The problem
Work out how many lines of the data contain "fabric" and reply with that number alone.

═════ Extracted records

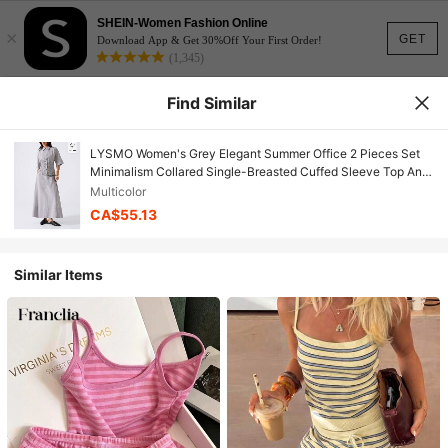
SHEIN-Women Fashion Online
×
GET
Download App & Get 30%Off Your First Order!
(1,345)
Find Similar
LYSMO Women's Grey Elegant Summer Office 2 Pieces Set
Minimalism Collared Single-Breasted Cuffed Sleeve Top And
Skirt,Vacation Birthday Outfits Y2k Clothes
Multicolor
CA$55.13
Similar Items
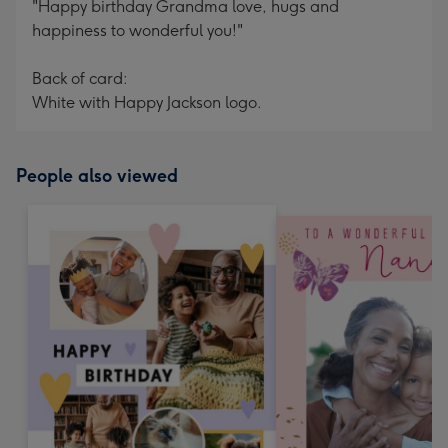
"Happy birthday Grandma love, hugs and
happiness to wonderful you!"
Back of card:
White with Happy Jackson logo.
People also viewed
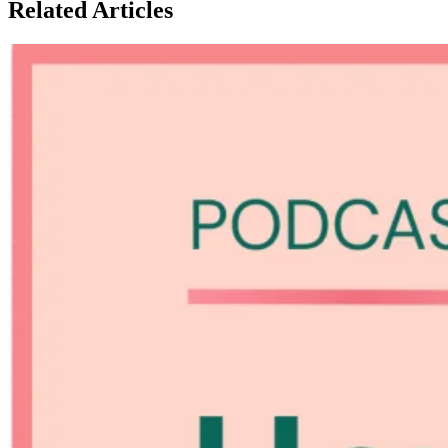
Related Articles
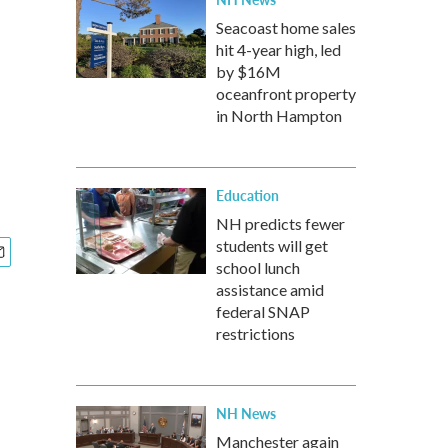
Seacoast home sales
hit 4-year high, led
by $16M
oceanfront property
in North Hampton
Education
NH predicts fewer
students will get
school lunch
assistance amid
federal SNAP
restrictions
NH News
Manchester again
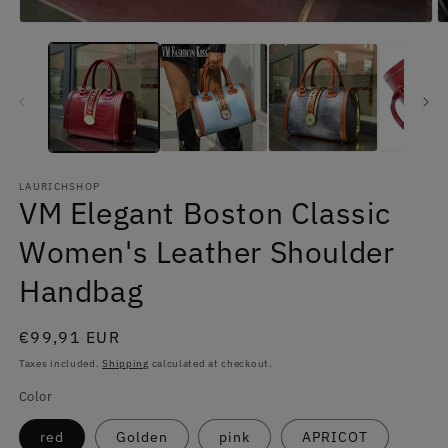
LAURICHSHOP
VM Elegant Boston Classic
Women's Leather Shoulder
Handbag
Regular
€99,91 EUR
price
Taxes included.
Shipping
calculated at checkout.
Color
red
Golden
pink
APRICOT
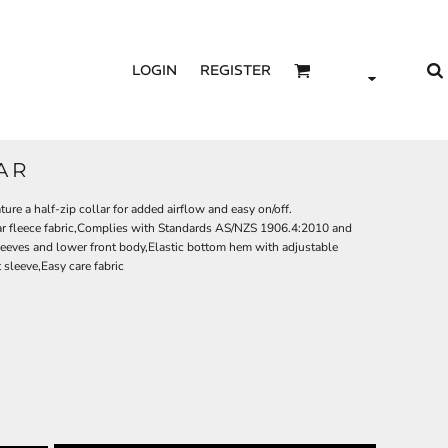
LOGIN
REGISTER
LAR
ture a half-zip collar for added airflow and easy on/off.
ar fleece fabric,Complies with Standards AS/NZS 1906.4:2010 and
eeves and lower front body,Elastic bottom hem with adjustable
sleeve,Easy care fabric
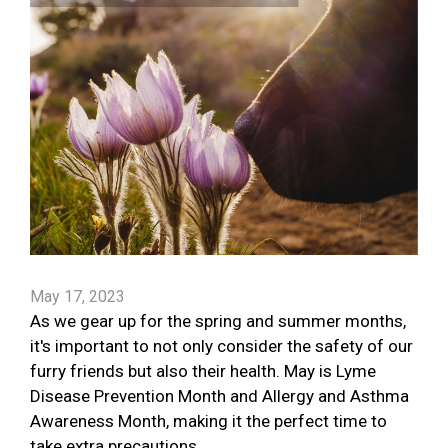
May 17, 2023
As we gear up for the spring and summer months,
it's important to not only consider the safety of our
furry friends but also their health. May is Lyme
Disease Prevention Month and Allergy and Asthma
Awareness Month, making it the perfect time to
take extra precautions.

══════════

Answer space
2